TASK BRIEF >>
Your answer must consist of one number: how many lines in the records contain "minimize".

[DATA TO EXAMINE — start]

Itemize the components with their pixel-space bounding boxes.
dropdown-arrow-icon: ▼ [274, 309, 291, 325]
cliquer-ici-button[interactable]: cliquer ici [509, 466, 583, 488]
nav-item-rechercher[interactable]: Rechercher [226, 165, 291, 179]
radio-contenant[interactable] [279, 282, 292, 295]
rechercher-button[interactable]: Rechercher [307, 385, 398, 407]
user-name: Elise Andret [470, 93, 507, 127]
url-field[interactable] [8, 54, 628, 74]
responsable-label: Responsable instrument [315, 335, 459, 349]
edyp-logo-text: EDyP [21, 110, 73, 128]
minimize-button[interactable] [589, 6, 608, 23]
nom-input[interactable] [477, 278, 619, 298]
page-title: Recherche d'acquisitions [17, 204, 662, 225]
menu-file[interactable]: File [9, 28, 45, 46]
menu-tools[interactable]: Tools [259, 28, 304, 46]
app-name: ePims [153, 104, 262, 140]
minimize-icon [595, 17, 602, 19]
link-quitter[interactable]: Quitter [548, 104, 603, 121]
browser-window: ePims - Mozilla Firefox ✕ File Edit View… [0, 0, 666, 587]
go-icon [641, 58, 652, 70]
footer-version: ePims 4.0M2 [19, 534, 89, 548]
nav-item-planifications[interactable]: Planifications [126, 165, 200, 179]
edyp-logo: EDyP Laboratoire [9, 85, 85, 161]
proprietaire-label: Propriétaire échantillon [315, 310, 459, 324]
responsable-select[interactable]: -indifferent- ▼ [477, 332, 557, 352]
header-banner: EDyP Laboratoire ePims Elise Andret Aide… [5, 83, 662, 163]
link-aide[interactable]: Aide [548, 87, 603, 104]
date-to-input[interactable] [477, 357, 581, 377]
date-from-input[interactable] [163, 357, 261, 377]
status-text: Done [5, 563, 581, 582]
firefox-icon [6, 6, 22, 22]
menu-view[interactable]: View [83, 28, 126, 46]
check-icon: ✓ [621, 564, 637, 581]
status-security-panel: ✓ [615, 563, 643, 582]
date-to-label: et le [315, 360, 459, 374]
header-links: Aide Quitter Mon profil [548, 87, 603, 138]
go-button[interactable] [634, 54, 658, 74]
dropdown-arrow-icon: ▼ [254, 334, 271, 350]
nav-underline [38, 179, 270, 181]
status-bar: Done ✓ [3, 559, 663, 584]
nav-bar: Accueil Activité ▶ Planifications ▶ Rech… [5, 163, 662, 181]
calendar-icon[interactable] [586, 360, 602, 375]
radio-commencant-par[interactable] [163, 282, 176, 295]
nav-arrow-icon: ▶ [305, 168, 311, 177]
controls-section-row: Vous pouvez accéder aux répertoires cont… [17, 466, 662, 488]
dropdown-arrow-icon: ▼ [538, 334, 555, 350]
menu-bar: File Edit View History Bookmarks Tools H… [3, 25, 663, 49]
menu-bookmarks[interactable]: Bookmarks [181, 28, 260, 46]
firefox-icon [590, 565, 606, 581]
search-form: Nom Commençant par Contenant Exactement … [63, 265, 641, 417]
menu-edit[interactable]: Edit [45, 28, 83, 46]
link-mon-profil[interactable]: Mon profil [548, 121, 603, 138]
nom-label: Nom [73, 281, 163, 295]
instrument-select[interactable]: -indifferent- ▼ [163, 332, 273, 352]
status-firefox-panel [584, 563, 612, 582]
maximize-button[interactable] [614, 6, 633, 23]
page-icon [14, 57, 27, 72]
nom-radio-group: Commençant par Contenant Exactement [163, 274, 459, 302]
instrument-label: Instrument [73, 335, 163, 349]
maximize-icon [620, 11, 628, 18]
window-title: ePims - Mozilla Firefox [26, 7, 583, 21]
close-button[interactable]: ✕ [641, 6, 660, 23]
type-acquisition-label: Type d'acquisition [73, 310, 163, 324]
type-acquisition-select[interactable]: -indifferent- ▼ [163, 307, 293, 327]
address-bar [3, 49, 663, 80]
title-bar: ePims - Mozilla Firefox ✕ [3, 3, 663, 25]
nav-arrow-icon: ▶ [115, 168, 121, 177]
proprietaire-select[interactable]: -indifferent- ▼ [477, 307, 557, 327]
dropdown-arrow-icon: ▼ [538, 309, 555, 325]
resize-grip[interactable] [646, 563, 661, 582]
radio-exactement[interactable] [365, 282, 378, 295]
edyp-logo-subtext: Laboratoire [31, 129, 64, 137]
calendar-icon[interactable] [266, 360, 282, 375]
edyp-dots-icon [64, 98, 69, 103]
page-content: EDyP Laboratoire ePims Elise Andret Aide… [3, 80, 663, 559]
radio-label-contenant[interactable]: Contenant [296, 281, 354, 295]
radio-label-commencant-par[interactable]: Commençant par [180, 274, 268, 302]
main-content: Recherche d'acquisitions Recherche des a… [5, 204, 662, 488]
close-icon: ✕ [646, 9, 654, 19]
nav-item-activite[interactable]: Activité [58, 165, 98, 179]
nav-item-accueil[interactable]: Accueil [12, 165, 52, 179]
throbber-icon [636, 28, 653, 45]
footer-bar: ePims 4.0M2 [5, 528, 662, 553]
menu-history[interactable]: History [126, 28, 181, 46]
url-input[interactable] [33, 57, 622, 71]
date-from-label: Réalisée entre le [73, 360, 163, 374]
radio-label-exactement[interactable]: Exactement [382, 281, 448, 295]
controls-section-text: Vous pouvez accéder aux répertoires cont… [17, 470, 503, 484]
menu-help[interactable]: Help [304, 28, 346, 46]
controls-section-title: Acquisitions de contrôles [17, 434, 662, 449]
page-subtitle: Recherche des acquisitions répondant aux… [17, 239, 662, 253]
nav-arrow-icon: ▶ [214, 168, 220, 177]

[DATA TO EXAMINE — finish]

REPLY >>
2